Je garderais toujours la même confiance,

Car je sais bien que cette multitude d'offenses

N'est qu'une goutte d'eau dans un brasier ardent." (sainte Thérèse de Lisieux)


C'est le privilège de l'accompagnateur des laudes que je suis dans une église du coeur de ma ville de lire ainsi la liturgie des heures: depuis vingt-cinq siècles que le psalmiste prend Dieu à témoin indirect de ses états d'âme, rien ne change et pourtant il est exaucé, car il sent le pardon divin se poser sur lui et la divine miséricorde purifier son coeur.

"Mon Dieu, je crois en vous, j'espère en vous et je vous prie pour ceux qui ne vous croient pas et ne vous espèrent pas", inspira de prier Notre-Dame de Fatima. L'Eglise célèbre la liturgie des heures pour pratiquer la communion des saints et assister les malades et les agonisants, tous ceux qui ont un combat à mener.


Le matin, j'écoute souvent "radio Notre-Dame" et quand j'ai entendu, au début de la semaine dernière, que le diocèse de Paris envisageait de commémorer les martyrs de la commune dans un contexte où la société se demandait si elle devait la commémorer, je me suis dit que ce n'était pas très habile et qu'il pouvait y avoir du grabuge. Les communards ont massacré leurs otages en représailles à la répression versaillaise. La réaction de l'Eglise face à la Révolution était beaucoup plus simple. La Révolution s'est faite sur une base anti-catholique (cf. Jacques Crétineau-Joly ou "Pour qu'Il règne" de Jean Ousset). Les terroristes révolutionnaires ont gagné et ont forgé l'univers mental dans lequel nous baignons encore. Il y a peu de chances ou de probabilités que nous sortions jamais de ce bain-là. Les Les révolutionnaires ont gagné, les communards ont perdu. Les catholiques sont les alliés de tous les défaits. Ils aiment "les perdants de l'histoire". Bernanos a défendu les communards dans "la   Grande peur des bien-pensants."

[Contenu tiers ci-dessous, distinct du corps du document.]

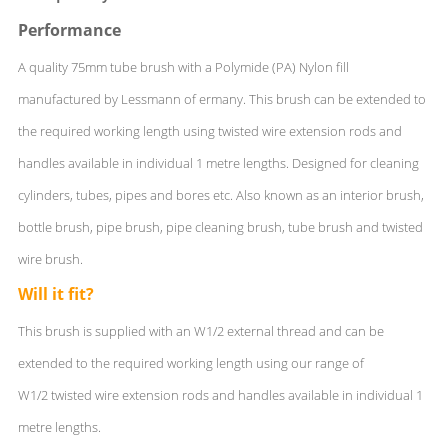
Performance
A quality 75mm tube brush with a Polymide (PA) Nylon fill
manufactured by Lessmann of ermany. This brush can be extended to
the required working length using twisted wire extension rods and
handles available in individual 1 metre lengths. Designed for cleaning
cylinders, tubes, pipes and bores etc. Also known as an interior brush,
bottle brush, pipe brush, pipe cleaning brush, tube brush and twisted
wire brush.
Will it fit?
This brush is supplied with an W1/2 external thread and can be
extended to the required working length using our range of
W1/2 twisted wire extension rods and handles available in individual 1
metre lengths.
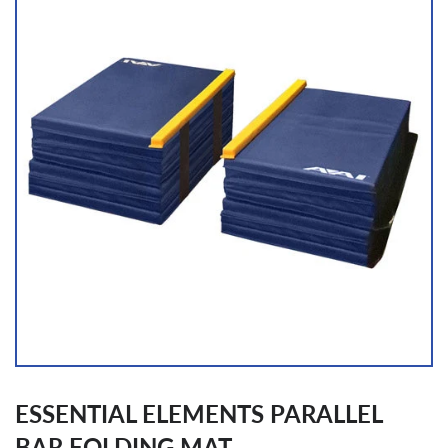
ESSENTIAL ELEMENTS PARALLEL
BAR FOLDING MAT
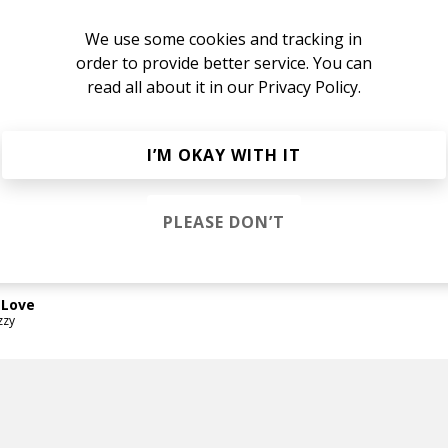
nge
We use some cookies and tracking in
ard
order to provide better service. You can
read all about it in our
Privacy Policy.
ard
I’M OKAY WITH IT
n
PLEASE DON’T
ard
 Love
zzy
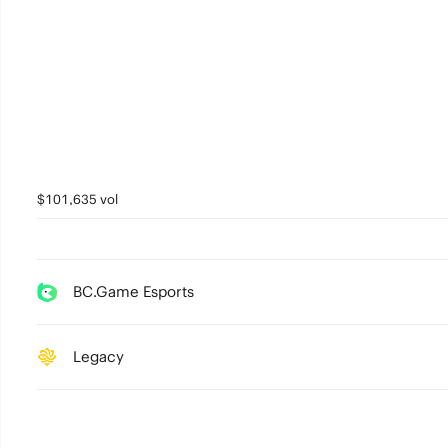
$101,635 vol
BC.Game Esports
Legacy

Quand j'habitais dans le XIXème arrondissement de Paris, je fréquentais une église qui prit pour affectation le rez-de-chaussée de l'ancien immeuble de la sécurité sociale. Le quartier était scindé entre juifs loubavitchs, noirs africains, musulmans volontiers salafistes "qui cognaient fort", disait le curé aux enfants du catéchisme, et nous et nous et nous. Le curé trouva fort intelligent de faire fondre une cloche. Tous les jours, il teintait de 10h à 19h et pour l'angélus , jamais il ne frappait les trois fois trois coups. Ce combat était un peu clochemerlesque et un peu cloche. Paris n'a pas de chance d'avoir un clergé conservateur, c'est l'héritage du lustigérisme qui y règne  depuis cinquante ans. Le cal Vingt-trois assumait d'être appelé "Copie conforme" (cf. Robert Serroux) et Mgr Aupetit marche dans les pas du cal Vingt-trois.